• [Task]
A faithful copy of every entry, with the pictures removed, is what is needed here.

(Records from a data collection)
|---|

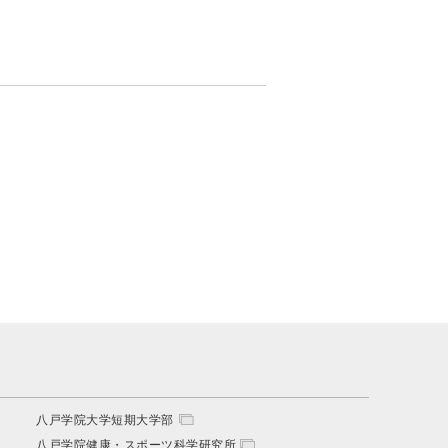
八戸学院大学短期大学部
八戸学院健康・スポーツ科学研究所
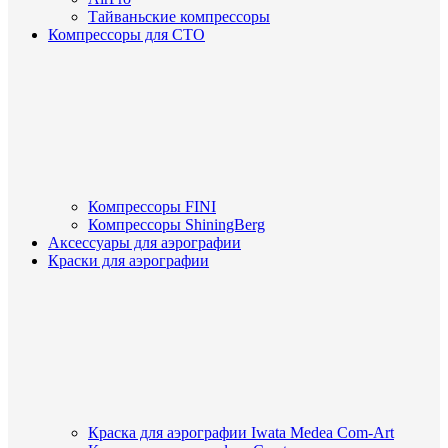
Тайваньские компрессоры
Компрессоры для СТО
Компрессоры FINI
Компрессоры ShiningBerg
Аксессуары для аэрографии
Краски для аэрографии
Краска для аэрографии Iwata Medea Com-Art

|---|

• [Answer for the task]
八戸学院大学短期大学部
八戸学院健康・スポーツ科学研究所
Тайваньские компрессоры
Компрессоры для СТО
Компрессоры FINI
Компрессоры ShiningBerg
Аксессуары для аэрографии
Краски для аэрографии
Краска для аэрографии Iwata Medea Com-Art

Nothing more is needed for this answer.